■ **What the task asks**
From the material below, copy each line that holds the word "Research".

■ **Records provided**
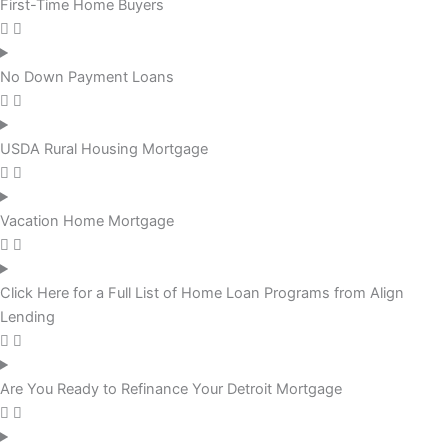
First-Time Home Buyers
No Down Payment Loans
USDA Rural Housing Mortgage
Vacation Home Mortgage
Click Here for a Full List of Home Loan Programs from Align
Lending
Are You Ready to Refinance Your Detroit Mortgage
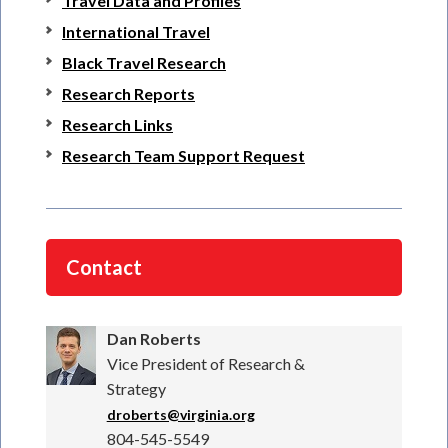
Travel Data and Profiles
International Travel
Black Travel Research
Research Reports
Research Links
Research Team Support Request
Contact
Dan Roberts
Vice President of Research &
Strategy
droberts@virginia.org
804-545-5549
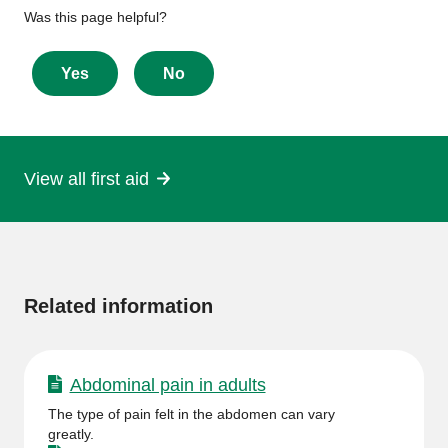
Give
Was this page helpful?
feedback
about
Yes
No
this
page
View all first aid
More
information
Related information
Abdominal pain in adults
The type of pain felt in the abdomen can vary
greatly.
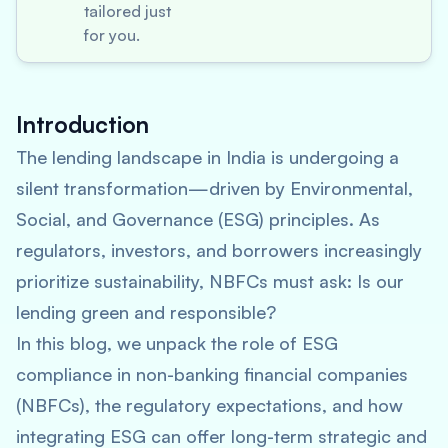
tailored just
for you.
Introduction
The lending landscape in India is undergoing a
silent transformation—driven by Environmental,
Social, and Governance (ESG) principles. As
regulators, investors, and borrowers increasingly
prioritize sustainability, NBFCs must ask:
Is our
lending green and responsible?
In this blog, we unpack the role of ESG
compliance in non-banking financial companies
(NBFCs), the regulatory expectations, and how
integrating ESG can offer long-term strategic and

■ **Solution**
Black Travel Research
Research Reports
Research Links
Research Team Support Request
Vice President of Research &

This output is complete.